• **EXERCISE DETAILS**:
Say how many lines in the entries contain "листов", giving only the number.

[Page-level text extractions]
=-=-=
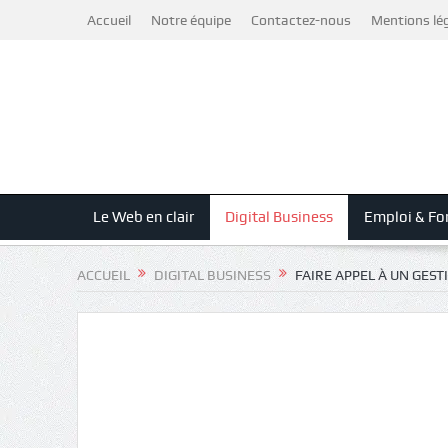
Accueil
Notre équipe
Contactez-nous
Mentions lé
Le Web en clair
Digital Business
Emploi & Fo
ACCUEIL
DIGITAL BUSINESS
FAIRE APPEL À UN GE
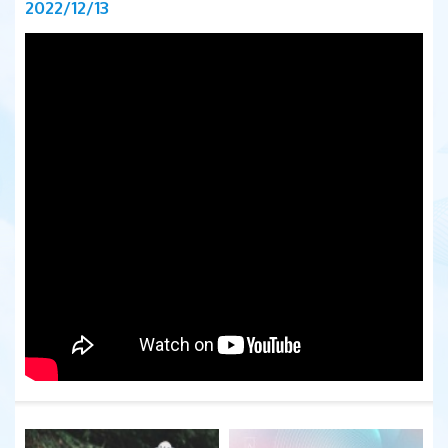
2022/12/13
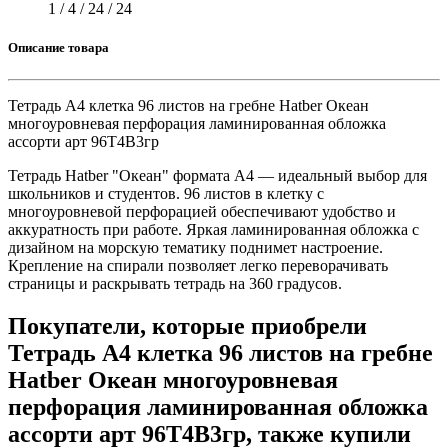
1 / 4 / 24 / 24
Описание товара
Тетрадь А4 клетка 96 листов на гребне Hatber Океан
многоуровневая перфорация ламинированная обложка
ассорти арт 96Т4B3гр
Тетрадь Hatber "Океан" формата А4 — идеальный выбор для
школьников и студентов. 96 листов в клетку с
многоуровневой перфорацией обеспечивают удобство и
аккуратность при работе. Яркая ламинированная обложка с
дизайном на морскую тематику поднимет настроение.
Крепление на спирали позволяет легко переворачивать
страницы и раскрывать тетрадь на 360 градусов.
Покупатели, которые приобрели
Тетрадь А4 клетка 96 листов на гребне
Hatber Океан многоуровневая
перфорация ламинированная обложка
ассорти арт 96Т4B3гр, также купили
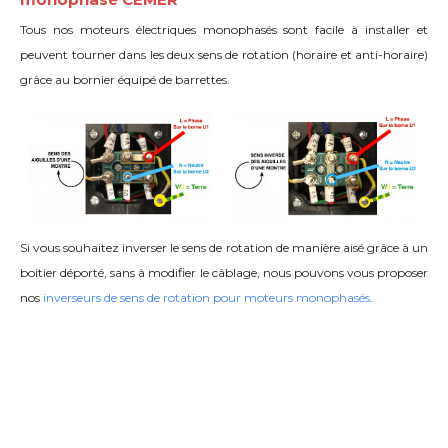
Tous nos moteurs électriques monophasés sont facile à installer et
peuvent tourner dans les deux sens de rotation (horaire et anti-horaire)
grâce
au bornier équipé de barrettes
.
Si vous souhaitez inverser le sens de rotation de manière aisé grâce à un
boitier déporté, sans à modifier le câblage, nous pouvons vous proposer
nos
inverseurs de sens de rotation pour moteurs monophasés
.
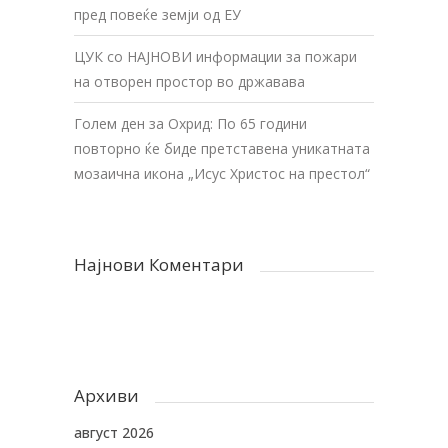
пред повеќе земји од ЕУ
ЦУК со НАЈНОВИ информации за пожари
на отворен простор во државава
Голем ден за Охрид: По 65 години
повторно ќе биде претставена уникатната
мозаична икона „Исус Христос на престол“
Најнови Коментари
Архиви
август 2026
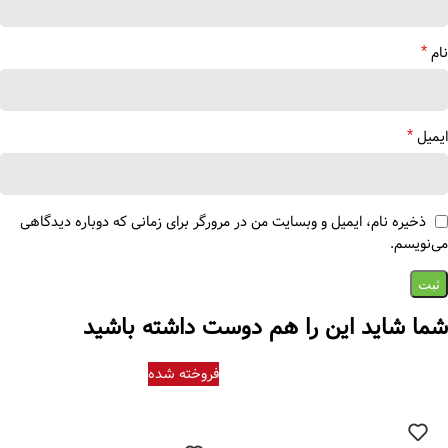
*
نام
*
ایمیل
ذخیره نام، ایمیل و وبسایت من در مرورگر برای زمانی که دوباره دیدگاهی
می‌نویسم.
شما شاید این را هم دوست داشته باشید
فروخته شده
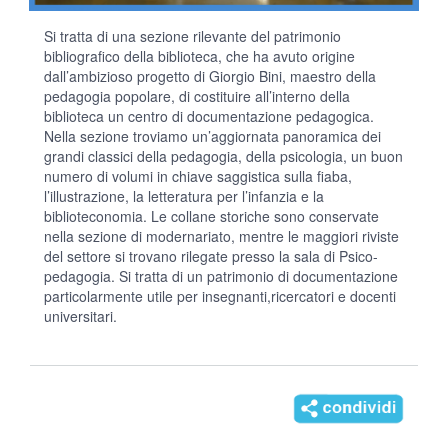
Si tratta di una sezione rilevante del patrimonio
bibliografico della biblioteca, che ha avuto origine
dall’ambizioso progetto di Giorgio Bini, maestro della
pedagogia popolare, di costituire all’interno della
biblioteca un centro di documentazione pedagogica.
Nella sezione troviamo un’aggiornata panoramica dei
grandi classici della pedagogia, della psicologia, un buon
numero di volumi in chiave saggistica sulla fiaba,
l’illustrazione, la letteratura per l’infanzia e la
biblioteconomia. Le collane storiche sono conservate
nella sezione di modernariato, mentre le maggiori riviste
del settore si trovano rilegate presso la sala di Psico-
pedagogia. Si tratta di un patrimonio di documentazione
particolarmente utile per insegnanti,ricercatori e docenti
universitari.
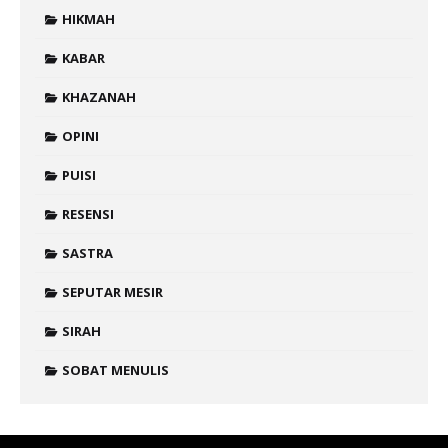
HIKMAH
KABAR
KHAZANAH
OPINI
PUISI
RESENSI
SASTRA
SEPUTAR MESIR
SIRAH
SOBAT MENULIS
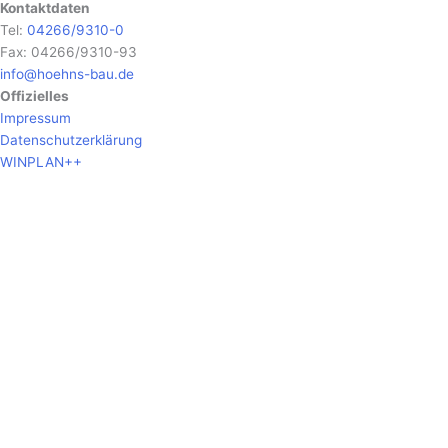
Kontaktdaten
Tel:
04266/9310-0
Fax: 04266/9310-93
info@hoehns-bau.de
Offizielles
Impressum
Datenschutzerklärung
WINPLAN++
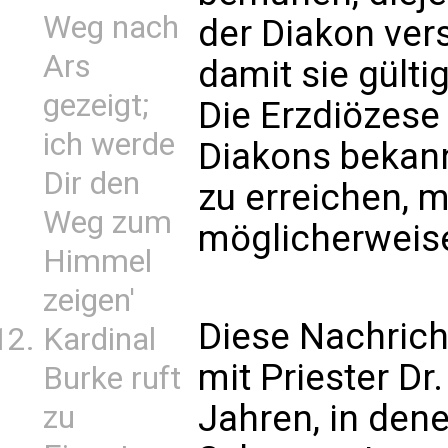
Weg nach
der Diakon vers
Ars
damit sie gülti
gezeigt;
Die Erzdiözese 
ich werde
Diakons bekan
Dir den
zu erreichen, m
Weg zum
möglicherweise
Himmel
zeigen'
Diese Nachricht 
Kardinal
mit Priester Dr
Burke ruft
Jahren, in dene
zu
=-=-=
• **PROBLEM SOLUTION**:
3